Generate & Learn & Detect – Detection by AI of falsification of business data with generation of tests on attack patterns

Summary of the GeLeaD project proposal: Defense control systems (type C2, C4ISR)1 and civil (type SCADA, Robotics 4.0, IoT, connected vehicle,...) are exposed to cyber attacks by falsification of business data. These attacks, commonly known as FDIA - False Data Injection Attacks - are difficult to detect because they alter the semantics of the data while preserving their syntactic correction and logical coherence. The underlying motivation is to mislead the control system / human controller through subtle and intelligent falsification (modification or addition) of data at the semantic level. The GeLeaD project aims at improving the detection of FDIA attacks by IA components driven by automatic generation of tests from attack patterns. The use of Machine Learning for the detection of security anomalies, malware analysis and pattern and signature recognition, is an extremely active topic both in research and in the cybersecurity industry. Supervised and unsupervised approaches to analysis are used to extract weak signals (a rare or deviant element concerning behavioural patterns) and to demonstrate correlation on cyberattack patterns. These techniques are currently being developed on low-level traces, and do not concern the semantics of business data because of the specific nature of FDIA attacks in each domain.
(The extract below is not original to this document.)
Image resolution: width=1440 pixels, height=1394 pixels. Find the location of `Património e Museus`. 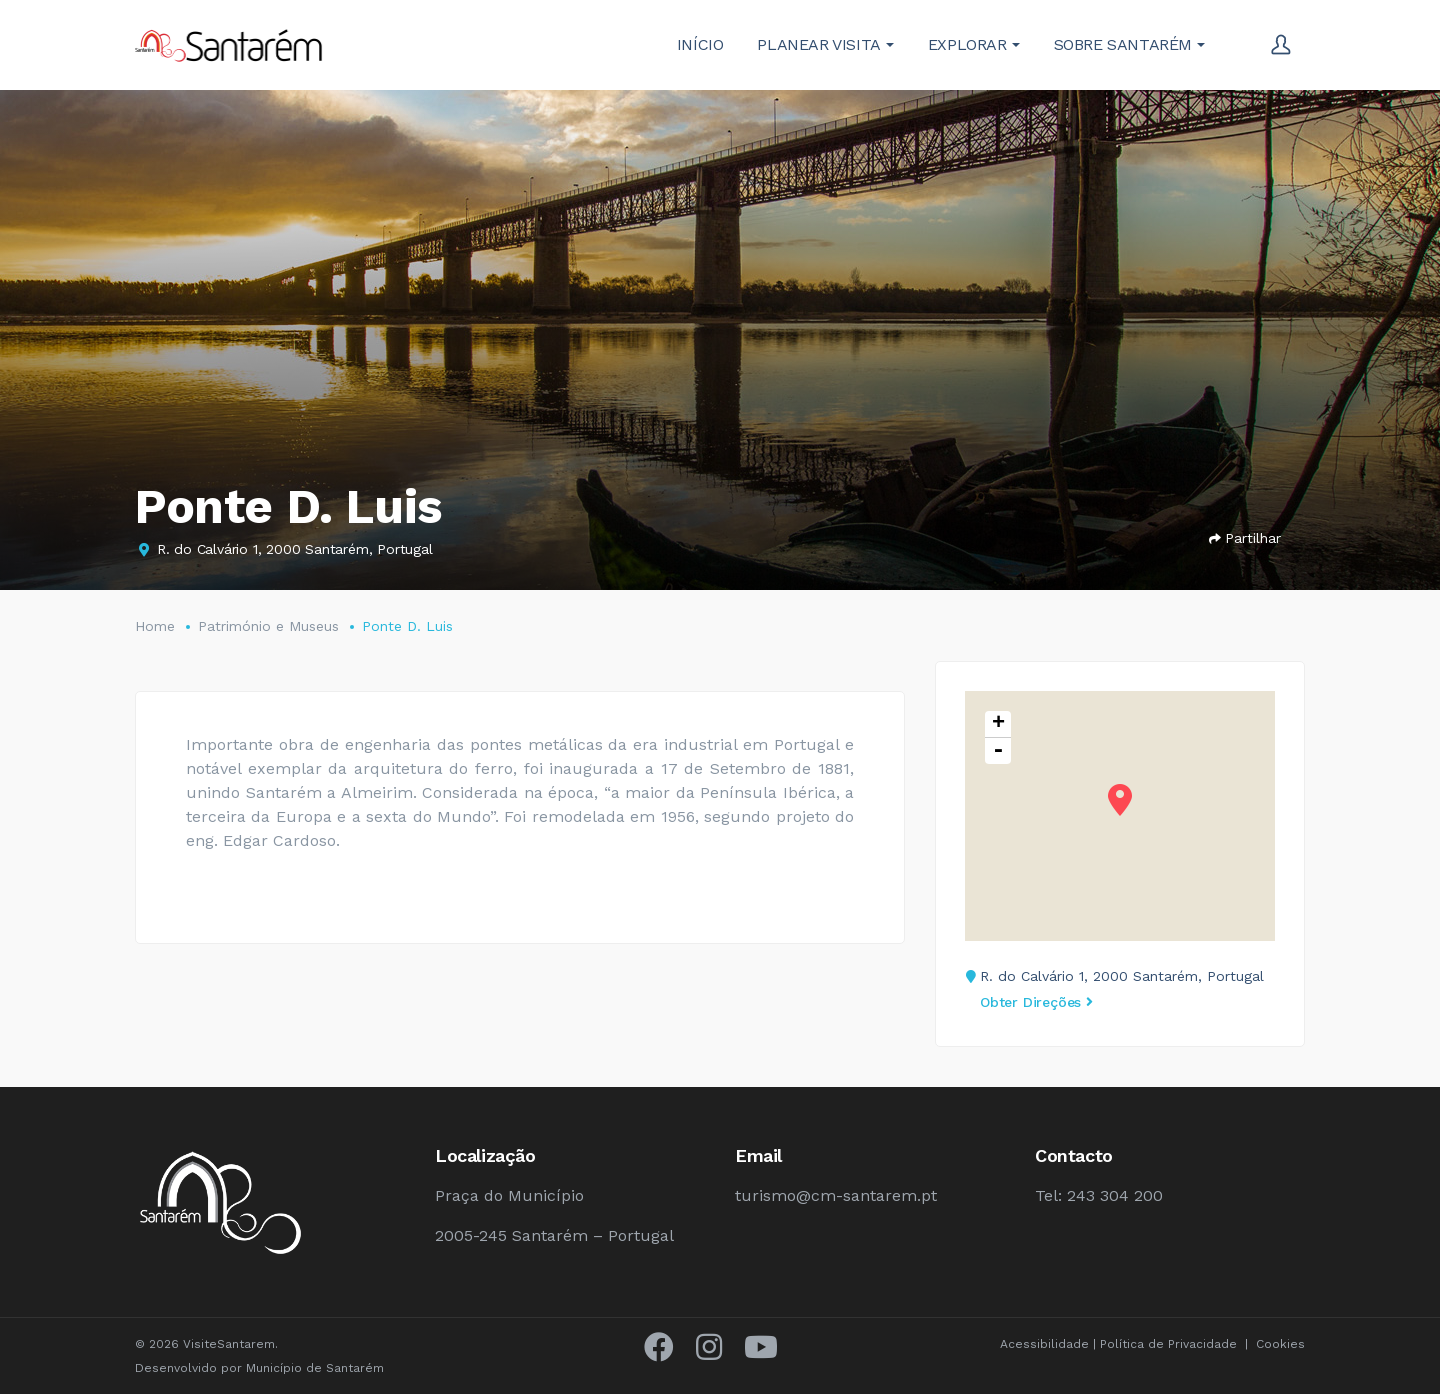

For example, an FDIA attack on a Smart Grid (SCADA energy) may involve a fine-tuning of data from production nodes, while an attack on a defence air traffic control system may involve falsification of runway data in controlled airspace. Another important constraint is the availability of falsified, representative data to train the Machine Learning component. The GeLeaD project addresses 3 research questions in this field: To what extent is it possible to train a Machine Learning component for detection of FDIA attacks in a given domain using automatic test generation techniques based on attack patterns applied to control systems? - Will this training limit the class of attacks detected? - What are the errors produced by the approach in terms of false positive and false negative rates? The GeLeaD project relies on a strong know-how of partners in automatic generation of cybersecurity tests based on models and Machine Learning. Their combination is an innovative approach for real time detection of falsifications of business data on control systems. The GeLeaD project will develop a TRL4 level demonstrator that will be tested in two business areas:

  • civil and military air traffic control on ADS-B protocols,
  • an IoT system of noise and pollution sensors.